Supplied records:
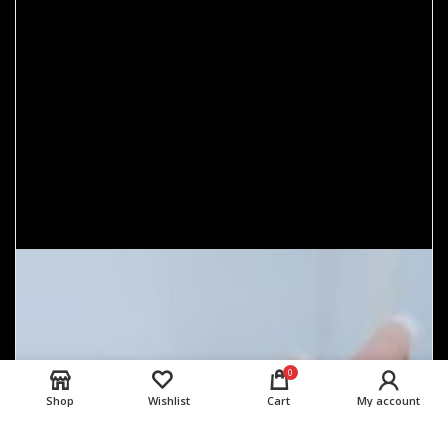
0
Shop
Wishlist
Cart
My account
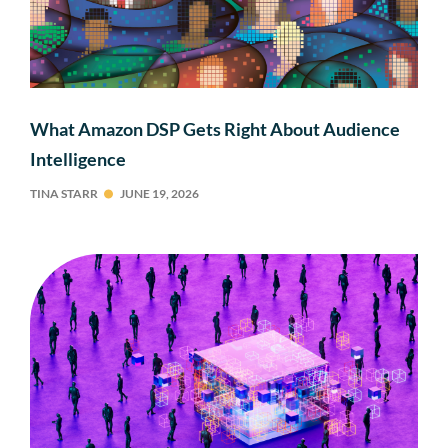
What Amazon DSP Gets Right About Audience
Intelligence
TINA STARR
JUNE 19, 2026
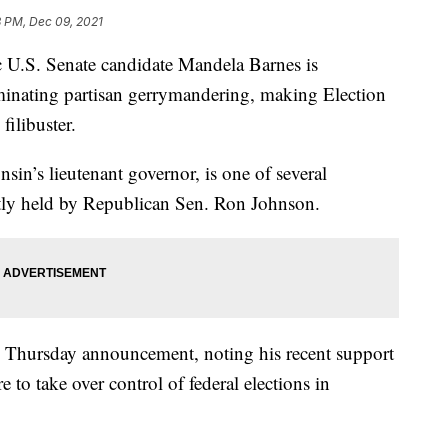
8 PM, Dec 09, 2021
.S. Senate candidate Mandela Barnes is
iminating partisan gerrymandering, making Election
filibuster.
sin’s lieutenant governor, is one of several
ntly held by Republican Sen. Ron Johnson.
is Thursday announcement, noting his recent support
e to take over control of federal elections in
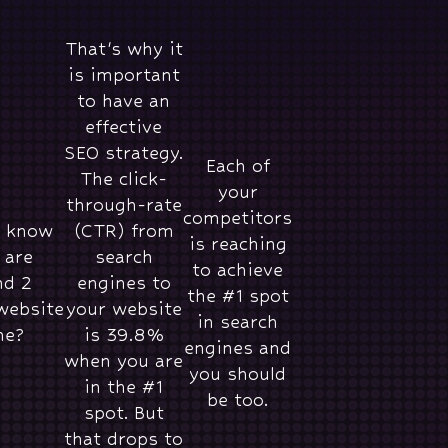
That's why it
is important
to have an
effective
SEO strategy.
Each of
The click-
your
through-rate
competitors
u know
(CTR) from
is reaching
 are
search
to achieve
nd 2
engines to
the #1 spot
website
your website
in search
ne?
is 39.8%
engines and
when you are
you should
in the #1
be too.
spot. But
that drops to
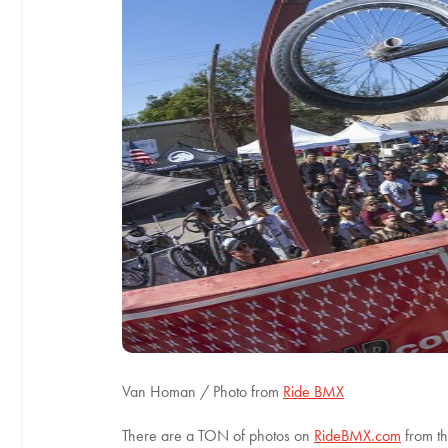
Van Homan / Photo from
Ride BMX
There are a TON of photos on
RideBMX.com
from th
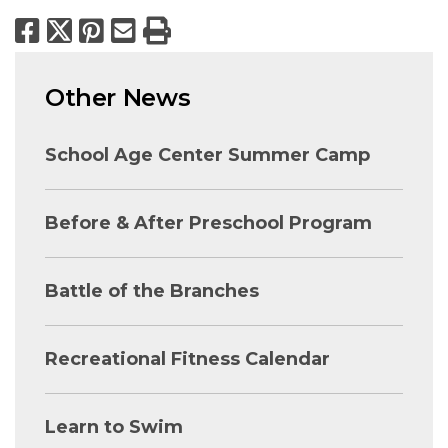
Facebook
X
Pinterest
Email
Print
Other News
School Age Center Summer Camp
Before & After Preschool Program
Battle of the Branches
Recreational Fitness Calendar
Learn to Swim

Problem: From the material above, print everything exactly except the pictures.

Written answer:
0
Shop
Wishlist
Cart
My account
What Amazon DSP Gets Right About Audience
Intelligence
TINA STARR
JUNE 19, 2026
8 PM, Dec 09, 2021
.S. Senate candidate Mandela Barnes is
iminating partisan gerrymandering, making Election
filibuster.
sin’s lieutenant governor, is one of several
ntly held by Republican Sen. Ron Johnson.
is Thursday announcement, noting his recent support
e to take over control of federal elections in
That's why it
is important
to have an
effective
SEO strategy.
Each of
The click-
your
through-rate
competitors
u know
(CTR) from
is reaching
 are
search
to achieve
nd 2
engines to
the #1 spot
website
your website
in search
ne?
is 39.8%
engines and
when you are
you should
in the #1
be too.
spot. But
that drops to
Van Homan / Photo from
Ride BMX
There are a TON of photos on
RideBMX.com
from th
Facebook
X
Pinterest
Email
Print
Other News
School Age Center Summer Camp
Before & After Preschool Program
Battle of the Branches
Recreational Fitness Calendar
Learn to Swim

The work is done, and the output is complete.